Loeb was indicted in Suffolk County for two counts of assault in the second degree, a qualifying offense for which bail may be set (CPL 510.10(4)(a) [lists qualifying offenses for which bail may be set]). He posted bail and was released. While at liberty, he was arrested in Queens County and charged with grand larceny in the second degree and other offenses and was released on nonmonetary conditions. The People then moved in the Suffolk case to modify the securing order to revoke bail and remand Loeb under CPL 530.60(2)(b)(iv) [permits revocation and a new securing order upon clear and convincing evidence that, after being charged with a felony, the defendant committed a felony while at liberty]. The Supreme Court granted the application and remanded Loeb.

Lower Court Decision

The Supreme Court, Suffolk County, determined that an adjustment in bail was warranted under CPL 530.60(2)(b)(iv) and remanded Loeb, but it did not set forth on the record or in writing the CPL 530.60(2)(d)(iii) considerations or the CPL 510.10(1) factors, nor did it articulate findings regarding flight risk or reasons for the selected securing order.
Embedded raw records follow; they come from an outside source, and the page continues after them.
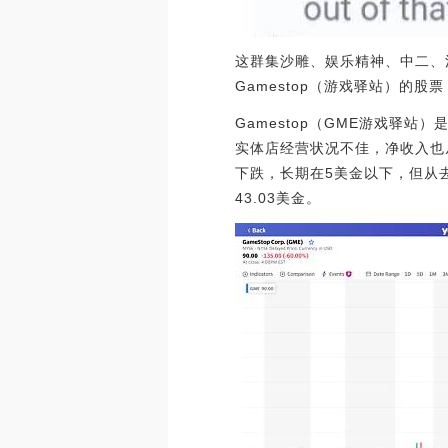
这群集沙雕、娱乐精神、中二、
Gamestop（游戏驿站）的
Gamestop（GME游戏驿
实体店经营状况不佳，净收入也从
下跌，长期在5美金以下，但从
43.03美金。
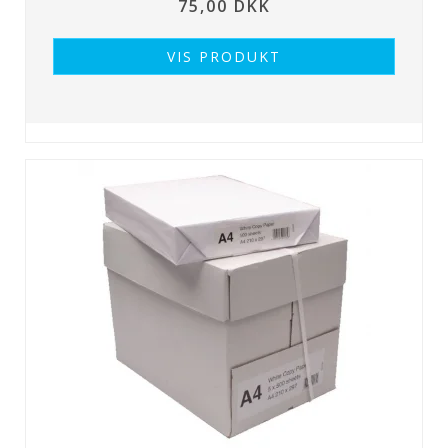
75,00 DKK
VIS PRODUKT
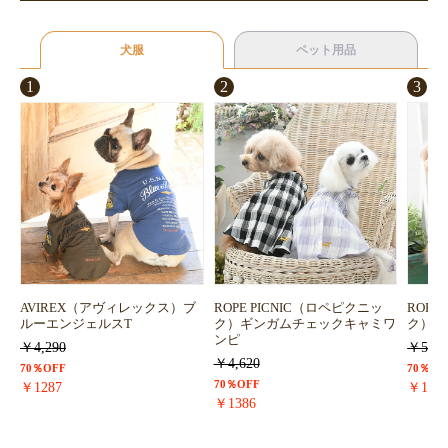
犬服
ペット用品
1
2
3
AVIREX（アヴィレックス）ブ
ROPE PICNIC（ロペピクニッ
ROPE
ルーエンジェルスT
ク）ギンガムチェックキャミワ
ク）浴
ンピ
￥4,290
￥5,72
￥4,620
70％OFF
70％OF
70％OFF
￥1287
￥171
￥1386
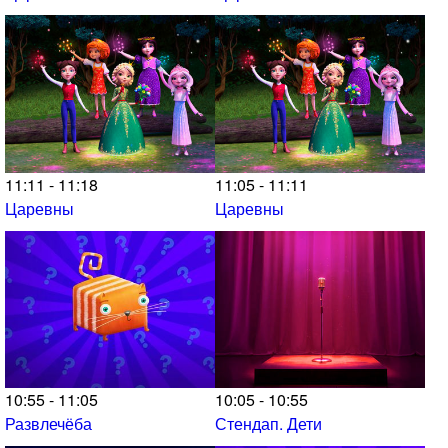
11:11 - 11:18
11:05 - 11:11
Царевны
Царевны
10:55 - 11:05
10:05 - 10:55
Развлечёба
Стендап. Дети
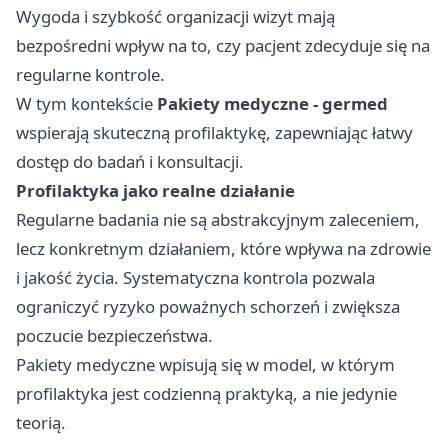
Wygoda i szybkość organizacji wizyt mają
bezpośredni wpływ na to, czy pacjent zdecyduje się na
regularne kontrole.
W tym kontekście
Pakiety medyczne - germed
wspierają skuteczną profilaktykę, zapewniając łatwy
dostęp do badań i konsultacji.
Profilaktyka jako realne działanie
Regularne badania nie są abstrakcyjnym zaleceniem,
lecz konkretnym działaniem, które wpływa na zdrowie
i jakość życia. Systematyczna kontrola pozwala
ograniczyć ryzyko poważnych schorzeń i zwiększa
poczucie bezpieczeństwa.
Pakiety medyczne wpisują się w model, w którym
profilaktyka jest codzienną praktyką, a nie jedynie
teorią.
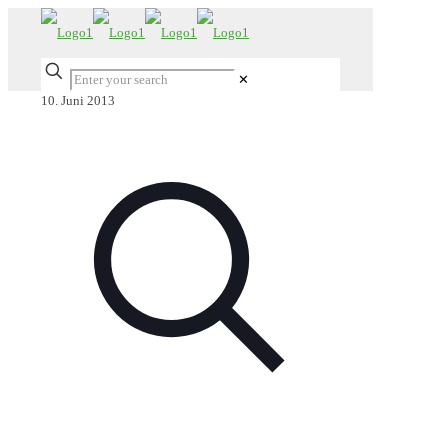
✕
10. Juni 2013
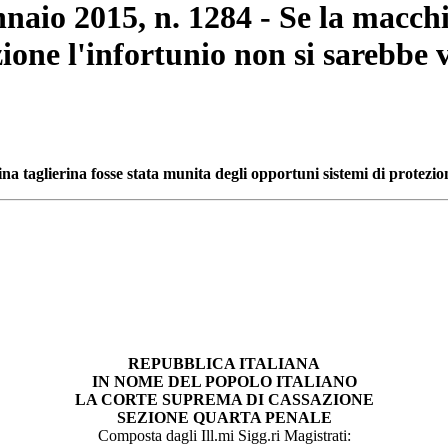
nnaio 2015, n. 1284 - Se la macchi
ione l'infortunio non si sarebbe v
a taglierina fosse stata munita degli opportuni sistemi di protezion
REPUBBLICA ITALIANA
IN NOME DEL POPOLO ITALIANO
LA CORTE SUPREMA DI CASSAZIONE
SEZIONE QUARTA PENALE
Composta dagli Ill.mi Sigg.ri Magistrati:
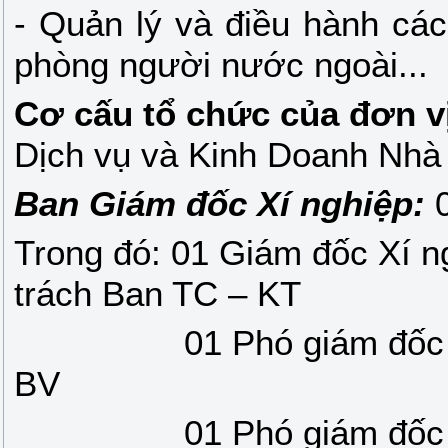
- Quản lý và điều hành cá
phòng người nước ngoài...
Cơ cấu tổ chức của đơn v
Dịch vụ và Kinh Doanh Nhà
Ban Giám đốc Xí nghiệp:
0
Trong đó: 01 Giám đốc Xí n
trách Ban TC – KT
01 Phó giám đốc 
BV
01 Phó giám đốc 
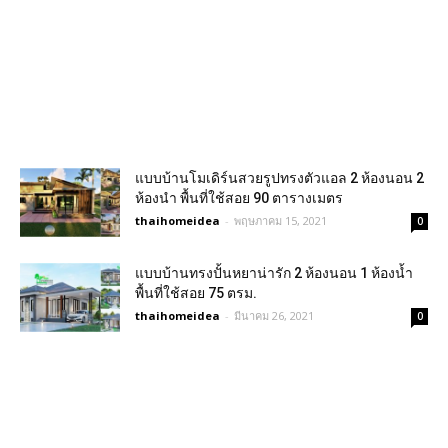
แบบบ้านโมเดิร์นสวยรูปทรงตัวแอล 2 ห้องนอน 2
ห้องนำ พื้นที่ใช้สอย 90 ตารางเมตร
thaihomeidea
-
พฤษภาคม 15, 2021
0
แบบบ้านทรงปั้นหยาน่ารัก 2 ห้องนอน 1 ห้องน้ำ
พื้นที่ใช้สอย 75 ตรม.
thaihomeidea
-
มีนาคม 26, 2021
0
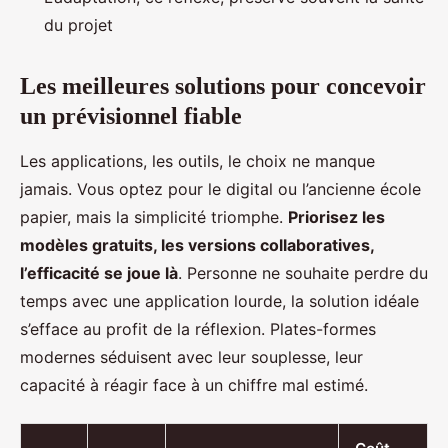
du projet
Les meilleures solutions pour concevoir
un prévisionnel fiable
Les applications, les outils, le choix ne manque
jamais. Vous optez pour le digital ou l’ancienne école
papier, mais la simplicité triomphe.
Priorisez les
modèles gratuits, les versions collaboratives,
l’efficacité se joue là
. Personne ne souhaite perdre du
temps avec une application lourde, la solution idéale
s’efface au profit de la réflexion. Plates-formes
modernes séduisent avec leur souplesse, leur
capacité à réagir face à un chiffre mal estimé.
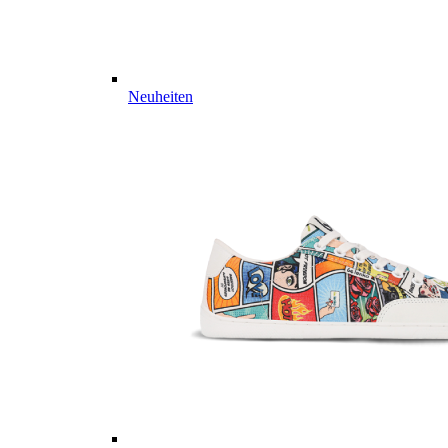
Neuheiten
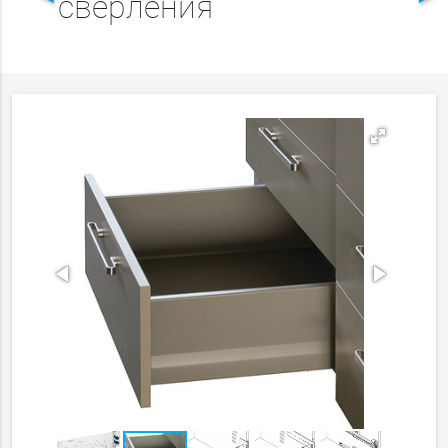
сверления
Appellate Division Reversal

The Appellate Division sustained the writ to the extent of remitting to the Supreme Court, Suffolk County, for further proceedings consistent with CPL 530.60(2)(d)(iii) [court must consider the necessary degree of control/restriction, CPL 510.10(1) factors, circumstances warranting revocation, and any noncompliance], holding the record insufficient because the lower court failed to make on-the-record findings tied to the CPL 510.10(1) factors and to explain its choice of securing order. The court emphasized that modification cannot rest on the mere allegation of additional felonies (citing People ex rel. Rankin v. Brann; People ex rel. Kon v. Maginley-Liddie). The court did not reach petitioner’s remaining contention.

Legal Significance

Reaffirms that, when revoking bail and imposing a new securing order under CPL 530.60(2), courts must make contemporaneous, on-the-record findings addressing the CPL 510.10(1) factors and the reasons for the selected form and degree of restraint. Allegations of new criminal conduct alone are insufficient; the decision must reflect individualized consideration and clear reasoning.

🔑 Key Takeaway

Before revoking bail based on alleged new felonies committed while at liberty, a court must articulate on the record the CPL 510.10(1) factors and explain why the chosen securing order is necessary; failure to do so requires remittal for proper findings.